Collected data
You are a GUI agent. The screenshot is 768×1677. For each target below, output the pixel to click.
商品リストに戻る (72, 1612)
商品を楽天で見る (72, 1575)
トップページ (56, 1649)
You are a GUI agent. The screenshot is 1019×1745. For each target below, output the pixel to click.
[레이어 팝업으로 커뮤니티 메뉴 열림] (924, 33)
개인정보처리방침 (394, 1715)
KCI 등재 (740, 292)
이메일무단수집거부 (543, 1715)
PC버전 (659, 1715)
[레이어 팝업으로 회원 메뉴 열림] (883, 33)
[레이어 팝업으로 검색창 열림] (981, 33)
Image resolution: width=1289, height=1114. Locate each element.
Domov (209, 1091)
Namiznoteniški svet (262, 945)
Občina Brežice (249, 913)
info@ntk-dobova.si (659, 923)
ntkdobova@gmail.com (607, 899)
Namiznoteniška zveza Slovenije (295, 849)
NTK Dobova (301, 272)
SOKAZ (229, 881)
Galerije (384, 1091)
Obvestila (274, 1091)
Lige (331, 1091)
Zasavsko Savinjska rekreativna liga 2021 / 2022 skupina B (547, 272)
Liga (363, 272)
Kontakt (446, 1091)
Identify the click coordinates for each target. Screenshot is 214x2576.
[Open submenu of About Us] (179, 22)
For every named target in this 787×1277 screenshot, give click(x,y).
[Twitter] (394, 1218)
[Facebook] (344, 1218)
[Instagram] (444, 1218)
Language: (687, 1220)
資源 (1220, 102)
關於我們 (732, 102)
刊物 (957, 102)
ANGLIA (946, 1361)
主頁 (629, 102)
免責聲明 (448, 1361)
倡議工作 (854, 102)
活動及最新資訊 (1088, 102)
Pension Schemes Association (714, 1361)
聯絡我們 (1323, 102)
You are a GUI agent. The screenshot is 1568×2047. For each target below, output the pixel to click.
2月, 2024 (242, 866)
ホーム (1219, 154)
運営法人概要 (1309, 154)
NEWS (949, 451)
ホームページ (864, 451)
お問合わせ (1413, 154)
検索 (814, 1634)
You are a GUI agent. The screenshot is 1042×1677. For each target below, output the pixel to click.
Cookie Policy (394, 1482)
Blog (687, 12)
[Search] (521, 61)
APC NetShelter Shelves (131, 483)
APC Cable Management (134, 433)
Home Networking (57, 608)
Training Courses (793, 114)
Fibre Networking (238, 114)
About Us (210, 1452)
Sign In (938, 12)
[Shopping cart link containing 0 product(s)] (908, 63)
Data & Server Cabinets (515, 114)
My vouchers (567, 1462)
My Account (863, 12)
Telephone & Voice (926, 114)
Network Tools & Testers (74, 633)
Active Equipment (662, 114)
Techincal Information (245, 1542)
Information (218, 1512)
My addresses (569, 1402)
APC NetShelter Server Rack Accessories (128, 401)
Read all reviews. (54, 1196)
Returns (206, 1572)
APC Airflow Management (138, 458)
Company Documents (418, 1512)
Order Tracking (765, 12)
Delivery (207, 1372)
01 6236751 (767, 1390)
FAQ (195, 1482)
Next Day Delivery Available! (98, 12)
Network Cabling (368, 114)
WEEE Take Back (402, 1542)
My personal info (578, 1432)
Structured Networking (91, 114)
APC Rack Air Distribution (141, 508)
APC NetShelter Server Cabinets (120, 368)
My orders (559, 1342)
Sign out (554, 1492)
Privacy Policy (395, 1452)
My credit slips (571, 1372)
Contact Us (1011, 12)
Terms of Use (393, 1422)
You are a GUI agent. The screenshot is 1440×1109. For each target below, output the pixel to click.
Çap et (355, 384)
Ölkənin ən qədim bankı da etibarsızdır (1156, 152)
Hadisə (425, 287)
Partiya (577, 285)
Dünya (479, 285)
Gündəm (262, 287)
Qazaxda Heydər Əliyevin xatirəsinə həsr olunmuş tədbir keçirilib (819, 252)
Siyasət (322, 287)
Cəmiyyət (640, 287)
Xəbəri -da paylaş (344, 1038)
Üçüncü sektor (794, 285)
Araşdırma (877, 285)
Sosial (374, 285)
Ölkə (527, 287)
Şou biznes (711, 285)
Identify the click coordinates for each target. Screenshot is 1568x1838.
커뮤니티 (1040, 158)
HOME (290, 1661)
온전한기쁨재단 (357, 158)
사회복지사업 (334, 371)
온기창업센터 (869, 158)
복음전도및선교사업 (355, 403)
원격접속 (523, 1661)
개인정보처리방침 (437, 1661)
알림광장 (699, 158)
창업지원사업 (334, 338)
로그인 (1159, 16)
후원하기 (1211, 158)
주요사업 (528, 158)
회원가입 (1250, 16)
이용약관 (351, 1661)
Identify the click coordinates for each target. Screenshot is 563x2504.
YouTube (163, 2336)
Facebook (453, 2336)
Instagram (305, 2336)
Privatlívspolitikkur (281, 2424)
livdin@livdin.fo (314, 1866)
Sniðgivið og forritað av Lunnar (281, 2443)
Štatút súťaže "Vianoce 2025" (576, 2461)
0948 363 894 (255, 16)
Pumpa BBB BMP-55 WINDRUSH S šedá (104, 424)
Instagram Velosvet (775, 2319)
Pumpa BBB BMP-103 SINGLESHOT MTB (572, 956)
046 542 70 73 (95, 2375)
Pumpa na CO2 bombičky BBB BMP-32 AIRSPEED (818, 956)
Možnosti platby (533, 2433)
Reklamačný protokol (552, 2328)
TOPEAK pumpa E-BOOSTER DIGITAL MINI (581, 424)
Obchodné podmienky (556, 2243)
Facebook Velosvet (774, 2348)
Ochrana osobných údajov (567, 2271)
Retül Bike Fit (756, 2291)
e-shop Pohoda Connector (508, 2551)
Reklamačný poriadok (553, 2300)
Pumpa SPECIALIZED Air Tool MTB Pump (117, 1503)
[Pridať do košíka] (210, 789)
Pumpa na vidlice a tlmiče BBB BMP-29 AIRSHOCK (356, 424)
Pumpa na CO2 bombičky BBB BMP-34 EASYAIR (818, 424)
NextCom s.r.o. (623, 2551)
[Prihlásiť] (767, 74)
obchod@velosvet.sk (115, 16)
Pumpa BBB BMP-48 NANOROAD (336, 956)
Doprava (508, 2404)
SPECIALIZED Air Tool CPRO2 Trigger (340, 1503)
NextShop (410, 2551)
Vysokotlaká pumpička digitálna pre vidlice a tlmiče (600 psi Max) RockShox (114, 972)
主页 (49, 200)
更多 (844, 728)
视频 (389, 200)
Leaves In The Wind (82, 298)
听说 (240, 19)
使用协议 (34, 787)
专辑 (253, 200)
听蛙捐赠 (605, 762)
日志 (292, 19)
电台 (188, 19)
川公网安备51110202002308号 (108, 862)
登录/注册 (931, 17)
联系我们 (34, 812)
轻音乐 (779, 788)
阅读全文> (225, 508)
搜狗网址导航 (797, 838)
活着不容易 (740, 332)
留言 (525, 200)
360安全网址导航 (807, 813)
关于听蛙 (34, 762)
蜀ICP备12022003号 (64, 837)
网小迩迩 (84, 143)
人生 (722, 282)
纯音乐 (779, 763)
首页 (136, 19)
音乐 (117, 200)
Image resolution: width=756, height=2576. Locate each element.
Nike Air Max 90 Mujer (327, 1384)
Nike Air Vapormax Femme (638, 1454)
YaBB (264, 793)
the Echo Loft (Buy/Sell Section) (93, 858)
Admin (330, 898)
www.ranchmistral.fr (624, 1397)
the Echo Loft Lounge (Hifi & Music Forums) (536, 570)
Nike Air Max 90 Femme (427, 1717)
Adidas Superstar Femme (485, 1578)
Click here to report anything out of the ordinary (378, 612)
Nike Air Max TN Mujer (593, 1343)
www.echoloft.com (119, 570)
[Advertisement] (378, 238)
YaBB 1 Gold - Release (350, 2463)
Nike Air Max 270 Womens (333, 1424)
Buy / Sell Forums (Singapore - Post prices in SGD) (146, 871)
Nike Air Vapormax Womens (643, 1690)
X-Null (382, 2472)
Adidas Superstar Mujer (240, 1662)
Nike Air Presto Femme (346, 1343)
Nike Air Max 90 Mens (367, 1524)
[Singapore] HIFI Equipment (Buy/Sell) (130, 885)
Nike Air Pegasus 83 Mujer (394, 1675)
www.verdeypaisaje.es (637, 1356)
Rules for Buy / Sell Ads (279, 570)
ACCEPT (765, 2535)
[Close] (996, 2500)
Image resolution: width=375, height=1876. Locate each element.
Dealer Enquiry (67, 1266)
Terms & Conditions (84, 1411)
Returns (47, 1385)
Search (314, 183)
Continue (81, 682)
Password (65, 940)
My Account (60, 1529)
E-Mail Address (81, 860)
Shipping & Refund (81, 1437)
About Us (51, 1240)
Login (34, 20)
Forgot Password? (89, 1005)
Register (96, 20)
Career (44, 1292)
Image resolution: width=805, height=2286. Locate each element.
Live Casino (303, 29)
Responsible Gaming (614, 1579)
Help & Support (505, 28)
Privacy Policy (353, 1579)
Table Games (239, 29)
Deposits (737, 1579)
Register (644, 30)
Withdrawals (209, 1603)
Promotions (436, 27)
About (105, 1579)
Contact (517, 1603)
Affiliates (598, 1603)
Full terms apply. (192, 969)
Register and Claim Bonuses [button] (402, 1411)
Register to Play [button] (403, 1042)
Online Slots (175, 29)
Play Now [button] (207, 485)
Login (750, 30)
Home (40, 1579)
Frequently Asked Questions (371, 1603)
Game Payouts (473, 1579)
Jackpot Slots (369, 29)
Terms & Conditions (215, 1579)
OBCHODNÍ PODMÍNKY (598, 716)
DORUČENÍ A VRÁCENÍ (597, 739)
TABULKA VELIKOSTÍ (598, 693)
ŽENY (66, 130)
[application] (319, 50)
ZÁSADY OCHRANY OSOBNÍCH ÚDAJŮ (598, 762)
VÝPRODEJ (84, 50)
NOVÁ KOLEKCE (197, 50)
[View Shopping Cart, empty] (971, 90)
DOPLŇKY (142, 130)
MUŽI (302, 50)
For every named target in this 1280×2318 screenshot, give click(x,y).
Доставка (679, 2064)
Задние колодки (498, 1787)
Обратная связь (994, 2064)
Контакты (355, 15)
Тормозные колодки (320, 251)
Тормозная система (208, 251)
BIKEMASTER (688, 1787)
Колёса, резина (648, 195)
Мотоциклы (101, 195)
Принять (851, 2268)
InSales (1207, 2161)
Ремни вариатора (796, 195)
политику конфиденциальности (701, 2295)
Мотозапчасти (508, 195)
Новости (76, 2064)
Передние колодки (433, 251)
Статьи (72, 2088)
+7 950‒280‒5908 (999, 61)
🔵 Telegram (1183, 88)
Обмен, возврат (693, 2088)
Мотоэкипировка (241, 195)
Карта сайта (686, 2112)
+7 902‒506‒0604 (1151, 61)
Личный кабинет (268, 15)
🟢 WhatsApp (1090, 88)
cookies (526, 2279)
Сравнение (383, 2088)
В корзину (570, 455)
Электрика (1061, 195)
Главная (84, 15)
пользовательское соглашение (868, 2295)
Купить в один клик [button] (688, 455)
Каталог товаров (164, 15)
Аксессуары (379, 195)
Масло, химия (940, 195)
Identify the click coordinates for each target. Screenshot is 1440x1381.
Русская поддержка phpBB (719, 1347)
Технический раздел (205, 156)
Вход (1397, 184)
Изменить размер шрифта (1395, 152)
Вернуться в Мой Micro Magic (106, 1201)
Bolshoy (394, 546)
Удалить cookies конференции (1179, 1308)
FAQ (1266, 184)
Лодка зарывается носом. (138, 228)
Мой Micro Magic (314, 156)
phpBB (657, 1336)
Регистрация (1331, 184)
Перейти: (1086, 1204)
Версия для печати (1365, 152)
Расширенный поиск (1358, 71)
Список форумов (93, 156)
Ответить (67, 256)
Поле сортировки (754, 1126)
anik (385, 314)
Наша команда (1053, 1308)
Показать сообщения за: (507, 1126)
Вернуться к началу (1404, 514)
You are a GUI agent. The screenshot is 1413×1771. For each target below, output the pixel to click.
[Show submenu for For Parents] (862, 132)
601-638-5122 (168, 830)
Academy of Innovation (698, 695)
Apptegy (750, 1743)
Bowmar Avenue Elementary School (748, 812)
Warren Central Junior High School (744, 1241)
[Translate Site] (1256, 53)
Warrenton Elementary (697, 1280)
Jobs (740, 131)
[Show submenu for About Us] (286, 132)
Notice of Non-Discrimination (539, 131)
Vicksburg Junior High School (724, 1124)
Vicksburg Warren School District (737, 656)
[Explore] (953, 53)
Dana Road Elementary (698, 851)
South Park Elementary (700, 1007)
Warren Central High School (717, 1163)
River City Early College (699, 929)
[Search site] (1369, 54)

● Exercise details
Word for word, restate the lines of the data above that fall between the line holding "Data & Server Cabinets (515, 114)" and the line holding "이용약관 (351, 1661)", inclusive, and no other lines.

● Written reply
Data & Server Cabinets (515, 114)
My vouchers (567, 1462)
My Account (863, 12)
Telephone & Voice (926, 114)
Network Tools & Testers (74, 633)
Active Equipment (662, 114)
Techincal Information (245, 1542)
Information (218, 1512)
My addresses (569, 1402)
APC NetShelter Server Rack Accessories (128, 401)
Read all reviews. (54, 1196)
Returns (206, 1572)
APC Airflow Management (138, 458)
Company Documents (418, 1512)
Order Tracking (765, 12)
Delivery (207, 1372)
01 6236751 (767, 1390)
FAQ (195, 1482)
Next Day Delivery Available! (98, 12)
Network Cabling (368, 114)
WEEE Take Back (402, 1542)
My personal info (578, 1432)
Structured Networking (91, 114)
APC Rack Air Distribution (141, 508)
APC NetShelter Server Cabinets (120, 368)
My orders (559, 1342)
Sign out (554, 1492)
Privacy Policy (395, 1452)
My credit slips (571, 1372)
Contact Us (1011, 12)
Terms of Use (393, 1422)
You are a GUI agent. The screenshot is 1440×1109. For each target below, output the pixel to click.
Çap et (355, 384)
Ölkənin ən qədim bankı da etibarsızdır (1156, 152)
Hadisə (425, 287)
Partiya (577, 285)
Dünya (479, 285)
Gündəm (262, 287)
Qazaxda Heydər Əliyevin xatirəsinə həsr olunmuş tədbir keçirilib (819, 252)
Siyasət (322, 287)
Cəmiyyət (640, 287)
Xəbəri -da paylaş (344, 1038)
Üçüncü sektor (794, 285)
Araşdırma (877, 285)
Sosial (374, 285)
Ölkə (527, 287)
Şou biznes (711, 285)
Identify the click coordinates for each target. Screenshot is 1568x1838.
커뮤니티 (1040, 158)
HOME (290, 1661)
온전한기쁨재단 (357, 158)
사회복지사업 (334, 371)
온기창업센터 (869, 158)
복음전도및선교사업 (355, 403)
원격접속 (523, 1661)
개인정보처리방침 (437, 1661)
알림광장 (699, 158)
창업지원사업 (334, 338)
로그인 (1159, 16)
후원하기 (1211, 158)
주요사업 (528, 158)
회원가입 (1250, 16)
이용약관 (351, 1661)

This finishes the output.